Call us at (877) 768-0001 for details.
Designation of Authority to Act
You may designate an individual with the legal authority to act on your behalf upon your death, with respect to your private education loan(s). If you would like to designate someone with this authority, please complete this form and return it to HESC. You may also use this form to update your current designee or any information previously submitted.Download
Request for the cosigner to be released can be made after the first 24 consecutive, on-time monthly payments (not later than ten days after the due date) of principal and interest have been made. At the time of request for cosigner release, the student borrower must (a) meet credit criteria in place for cosigner release, (b) be currently enrolled for automatic deduction of monthly payments from a savings or checking account, and (c) must have had at least one payment deducted electronically from such bank account prior to the time of the cosigner release application. Lump sum payments will count as a single payment. If the borrower is granted a forbearance or makes a lump sum payment in excess of the monthly payment amount during the first 24 months of the Repayment Period that permits the borrower to skip one or more scheduled monthly payments, the borrower may lose the ability to qualify for the Cosigner Release Benefit.Download
Total & Permanent Disability
In the event a student Borrower becomes Totally and Permanently Disabled, the student Borrower, or his/her representative, may contact HESC to request information regarding our Total and Permanent Disability (TPD) discharge. Any loan that has not previously become a charged off loan or that is not currently in default may be discharged due to the student Borrower’s Total and Permanent Disability, as defined by our TPD Terms and Application. If the student Borrower meets the TPD requirements, HESC shall write off any outstanding principal and accrued interest balance on the qualifying loan(s) to a zero balance (if the Loan has a Cosigner, the Cosigner’s obligation to the Loan will be canceled). Download
If the student Borrower should die while enrolled at least half-time at an eligible institution, and the Loan is not in default, the student Borrower’s estate and each Cosigner (or Cosigner’s estate, if applicable) will be released from the Loan and the Servicer shall write down any outstanding principal and accrued interest balance on the Loan to a zero balance if the Servicer receives acceptable proof of death and proof of enrollment at an eligible institution at the time of death.
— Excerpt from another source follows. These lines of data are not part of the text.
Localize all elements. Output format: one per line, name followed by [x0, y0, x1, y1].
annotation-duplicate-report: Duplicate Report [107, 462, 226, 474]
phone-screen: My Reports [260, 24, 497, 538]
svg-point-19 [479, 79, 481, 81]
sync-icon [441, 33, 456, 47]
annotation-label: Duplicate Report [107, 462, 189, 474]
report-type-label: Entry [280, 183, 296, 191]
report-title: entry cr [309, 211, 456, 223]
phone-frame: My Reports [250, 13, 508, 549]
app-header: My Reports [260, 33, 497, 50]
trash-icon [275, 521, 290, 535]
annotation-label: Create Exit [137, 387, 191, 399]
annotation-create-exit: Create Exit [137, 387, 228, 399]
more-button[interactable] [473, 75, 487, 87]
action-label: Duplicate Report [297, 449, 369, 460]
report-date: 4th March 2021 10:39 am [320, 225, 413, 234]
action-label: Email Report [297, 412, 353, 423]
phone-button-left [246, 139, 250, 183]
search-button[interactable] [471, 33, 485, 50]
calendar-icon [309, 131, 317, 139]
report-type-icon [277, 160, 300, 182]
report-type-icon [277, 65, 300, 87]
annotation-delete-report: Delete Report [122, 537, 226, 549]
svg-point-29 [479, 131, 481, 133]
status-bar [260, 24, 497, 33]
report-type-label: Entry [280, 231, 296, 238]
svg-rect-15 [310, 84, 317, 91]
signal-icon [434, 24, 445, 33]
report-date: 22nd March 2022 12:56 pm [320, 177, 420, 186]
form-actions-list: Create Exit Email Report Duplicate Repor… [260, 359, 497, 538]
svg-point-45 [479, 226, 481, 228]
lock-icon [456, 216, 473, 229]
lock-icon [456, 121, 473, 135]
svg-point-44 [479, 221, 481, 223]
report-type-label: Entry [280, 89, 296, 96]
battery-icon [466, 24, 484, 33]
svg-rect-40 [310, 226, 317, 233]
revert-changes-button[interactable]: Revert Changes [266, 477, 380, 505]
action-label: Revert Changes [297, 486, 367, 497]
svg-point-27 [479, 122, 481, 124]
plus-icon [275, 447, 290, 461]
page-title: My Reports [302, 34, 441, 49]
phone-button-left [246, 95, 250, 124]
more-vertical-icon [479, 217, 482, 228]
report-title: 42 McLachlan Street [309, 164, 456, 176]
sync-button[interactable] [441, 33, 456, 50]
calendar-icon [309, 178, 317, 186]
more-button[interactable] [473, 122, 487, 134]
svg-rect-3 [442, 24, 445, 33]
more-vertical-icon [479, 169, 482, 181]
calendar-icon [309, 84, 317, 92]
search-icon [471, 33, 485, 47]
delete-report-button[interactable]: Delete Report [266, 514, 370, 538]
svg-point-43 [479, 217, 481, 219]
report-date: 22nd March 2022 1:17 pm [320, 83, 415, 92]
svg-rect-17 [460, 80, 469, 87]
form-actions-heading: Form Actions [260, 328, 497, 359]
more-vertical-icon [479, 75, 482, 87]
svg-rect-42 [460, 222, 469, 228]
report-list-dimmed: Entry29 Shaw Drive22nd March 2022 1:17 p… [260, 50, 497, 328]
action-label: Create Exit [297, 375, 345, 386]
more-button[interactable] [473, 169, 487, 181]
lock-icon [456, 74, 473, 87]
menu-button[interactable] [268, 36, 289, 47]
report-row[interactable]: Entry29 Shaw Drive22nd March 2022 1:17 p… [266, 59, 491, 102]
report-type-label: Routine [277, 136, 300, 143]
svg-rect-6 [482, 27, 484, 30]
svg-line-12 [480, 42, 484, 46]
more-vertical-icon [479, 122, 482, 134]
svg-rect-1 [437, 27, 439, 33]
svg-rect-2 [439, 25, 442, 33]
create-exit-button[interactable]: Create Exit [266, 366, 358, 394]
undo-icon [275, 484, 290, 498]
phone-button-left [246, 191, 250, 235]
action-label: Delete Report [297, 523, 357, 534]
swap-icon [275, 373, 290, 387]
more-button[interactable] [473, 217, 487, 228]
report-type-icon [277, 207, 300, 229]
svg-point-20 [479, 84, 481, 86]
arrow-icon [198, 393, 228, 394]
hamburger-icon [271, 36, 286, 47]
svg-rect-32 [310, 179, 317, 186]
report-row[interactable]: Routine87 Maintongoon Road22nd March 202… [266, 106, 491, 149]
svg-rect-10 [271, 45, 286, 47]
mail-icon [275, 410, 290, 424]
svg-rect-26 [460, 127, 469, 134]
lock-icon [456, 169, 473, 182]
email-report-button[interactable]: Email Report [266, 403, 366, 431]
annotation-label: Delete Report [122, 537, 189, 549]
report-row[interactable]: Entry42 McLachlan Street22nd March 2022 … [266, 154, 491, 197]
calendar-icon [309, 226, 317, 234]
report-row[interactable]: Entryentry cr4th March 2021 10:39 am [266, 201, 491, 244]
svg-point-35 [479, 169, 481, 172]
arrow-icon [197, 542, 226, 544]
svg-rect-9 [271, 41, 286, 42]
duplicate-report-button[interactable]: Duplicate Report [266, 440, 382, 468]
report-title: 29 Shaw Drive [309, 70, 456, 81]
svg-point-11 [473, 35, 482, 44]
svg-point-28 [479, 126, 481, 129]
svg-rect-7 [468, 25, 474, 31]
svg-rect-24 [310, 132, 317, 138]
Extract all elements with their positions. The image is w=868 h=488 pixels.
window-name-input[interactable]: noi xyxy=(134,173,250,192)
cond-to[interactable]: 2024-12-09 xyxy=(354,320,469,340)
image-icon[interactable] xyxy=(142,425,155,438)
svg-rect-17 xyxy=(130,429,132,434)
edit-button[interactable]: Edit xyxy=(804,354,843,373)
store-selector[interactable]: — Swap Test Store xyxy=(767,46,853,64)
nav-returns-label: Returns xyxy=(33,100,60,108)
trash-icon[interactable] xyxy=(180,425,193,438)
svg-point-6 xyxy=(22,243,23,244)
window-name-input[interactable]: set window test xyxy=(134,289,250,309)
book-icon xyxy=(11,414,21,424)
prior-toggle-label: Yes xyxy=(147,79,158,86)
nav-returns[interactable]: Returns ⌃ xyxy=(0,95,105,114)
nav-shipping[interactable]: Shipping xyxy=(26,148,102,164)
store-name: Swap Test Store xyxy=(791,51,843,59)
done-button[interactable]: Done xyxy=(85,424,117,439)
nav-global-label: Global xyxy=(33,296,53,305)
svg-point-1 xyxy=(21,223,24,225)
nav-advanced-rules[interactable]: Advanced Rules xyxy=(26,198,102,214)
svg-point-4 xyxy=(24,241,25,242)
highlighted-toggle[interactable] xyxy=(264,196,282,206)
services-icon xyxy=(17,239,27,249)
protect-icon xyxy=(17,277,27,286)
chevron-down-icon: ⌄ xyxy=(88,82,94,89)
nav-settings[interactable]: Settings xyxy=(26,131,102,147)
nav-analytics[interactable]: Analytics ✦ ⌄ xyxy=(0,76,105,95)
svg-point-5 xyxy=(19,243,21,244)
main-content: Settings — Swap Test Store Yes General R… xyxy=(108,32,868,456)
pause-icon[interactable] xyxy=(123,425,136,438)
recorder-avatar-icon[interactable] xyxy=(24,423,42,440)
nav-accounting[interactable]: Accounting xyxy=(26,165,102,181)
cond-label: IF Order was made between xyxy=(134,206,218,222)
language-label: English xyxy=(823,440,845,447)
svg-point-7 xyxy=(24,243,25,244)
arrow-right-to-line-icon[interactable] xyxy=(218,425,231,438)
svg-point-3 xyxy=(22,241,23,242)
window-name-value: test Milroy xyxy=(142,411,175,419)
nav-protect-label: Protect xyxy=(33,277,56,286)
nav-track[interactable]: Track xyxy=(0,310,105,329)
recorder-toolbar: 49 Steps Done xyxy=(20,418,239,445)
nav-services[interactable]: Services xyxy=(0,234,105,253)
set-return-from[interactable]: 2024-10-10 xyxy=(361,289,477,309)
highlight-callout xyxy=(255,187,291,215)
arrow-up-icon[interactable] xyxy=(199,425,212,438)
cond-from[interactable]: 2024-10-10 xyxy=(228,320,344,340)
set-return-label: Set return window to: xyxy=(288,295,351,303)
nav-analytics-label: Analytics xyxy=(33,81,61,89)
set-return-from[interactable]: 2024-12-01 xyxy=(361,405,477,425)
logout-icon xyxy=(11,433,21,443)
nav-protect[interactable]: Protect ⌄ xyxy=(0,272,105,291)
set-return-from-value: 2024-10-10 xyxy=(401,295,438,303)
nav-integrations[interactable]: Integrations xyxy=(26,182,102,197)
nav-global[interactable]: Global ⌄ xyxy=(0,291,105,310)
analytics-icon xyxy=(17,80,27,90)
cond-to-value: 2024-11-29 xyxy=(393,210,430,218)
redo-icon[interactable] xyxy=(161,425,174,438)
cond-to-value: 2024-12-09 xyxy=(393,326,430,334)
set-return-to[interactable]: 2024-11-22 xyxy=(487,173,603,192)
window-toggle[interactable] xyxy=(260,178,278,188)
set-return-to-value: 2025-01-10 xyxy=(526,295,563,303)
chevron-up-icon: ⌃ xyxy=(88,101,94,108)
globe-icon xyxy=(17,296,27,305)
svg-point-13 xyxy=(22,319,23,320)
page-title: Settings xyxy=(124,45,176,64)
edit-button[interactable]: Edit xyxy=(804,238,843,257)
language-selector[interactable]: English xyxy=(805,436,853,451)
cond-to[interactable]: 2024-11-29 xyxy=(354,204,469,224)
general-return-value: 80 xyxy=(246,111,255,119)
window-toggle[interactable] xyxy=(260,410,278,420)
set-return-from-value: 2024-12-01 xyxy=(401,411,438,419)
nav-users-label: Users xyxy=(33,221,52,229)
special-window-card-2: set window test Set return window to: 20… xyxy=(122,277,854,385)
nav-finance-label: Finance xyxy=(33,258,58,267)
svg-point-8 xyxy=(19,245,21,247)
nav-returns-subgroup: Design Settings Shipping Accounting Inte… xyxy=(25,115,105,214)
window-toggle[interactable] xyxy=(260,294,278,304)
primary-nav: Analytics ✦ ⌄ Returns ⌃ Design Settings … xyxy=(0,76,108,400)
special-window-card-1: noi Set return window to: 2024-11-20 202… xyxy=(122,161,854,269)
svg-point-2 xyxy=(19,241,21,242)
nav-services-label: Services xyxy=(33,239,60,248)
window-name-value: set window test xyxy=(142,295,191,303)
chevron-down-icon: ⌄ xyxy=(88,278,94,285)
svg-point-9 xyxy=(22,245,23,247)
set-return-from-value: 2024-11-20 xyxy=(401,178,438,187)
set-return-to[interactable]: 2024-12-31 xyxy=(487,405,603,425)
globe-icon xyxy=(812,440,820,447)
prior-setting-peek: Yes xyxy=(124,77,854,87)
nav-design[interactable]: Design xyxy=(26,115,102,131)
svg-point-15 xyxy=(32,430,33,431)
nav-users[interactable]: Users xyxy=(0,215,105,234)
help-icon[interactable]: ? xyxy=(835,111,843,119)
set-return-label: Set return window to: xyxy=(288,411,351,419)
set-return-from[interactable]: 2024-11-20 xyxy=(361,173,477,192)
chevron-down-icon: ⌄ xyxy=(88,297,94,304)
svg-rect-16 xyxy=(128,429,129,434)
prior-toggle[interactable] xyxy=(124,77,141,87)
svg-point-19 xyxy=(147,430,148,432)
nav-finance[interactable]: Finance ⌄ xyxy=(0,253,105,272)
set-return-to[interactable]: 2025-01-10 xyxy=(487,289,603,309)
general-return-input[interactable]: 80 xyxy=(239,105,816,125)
If the student Borrower dies and the Loan is cosigned and does not qualify to be written down to zero, the Loan will be charged off and the Cosigner (or Cosigner’s estate, as applicable) will be released from any further obligation. The Servicer may attempt to file a claim against the student Borrower’s estate for any unpaid debt under this Credit Agreement. Any payments received from the student Borrower’s estate, less collection costs, will be applied to all applicable Loan(s). If the student Borrower on a non-cosigned Loan dies and the Loan does not qualify to be written down to zero, the Loan will become a charge off Loan. The Servicer may attempt to file a claim against the student Borrower’s estate for any unpaid debt under this Credit Agreement. Any payments received from the student Borrower’s estate, less collection costs, will be applied to all applicable Loan(s). If a Cosigner dies, the Servicer will continue to service the Loan in accordance with the Credit Agreement as the student Borrower is still obligated to the debt. The Servicer may attempt to file a claim against the Cosigner’s estate for any unpaid debt under this Credit Agreement. Any payments received from the Cosigner’s estate, less collection costs, will be applied to all applicable Loan(s). If the student Borrower, Cosigner, or any of their respective estates are released from obligations under this section, no refund will be paid for prior payments made on the Loan.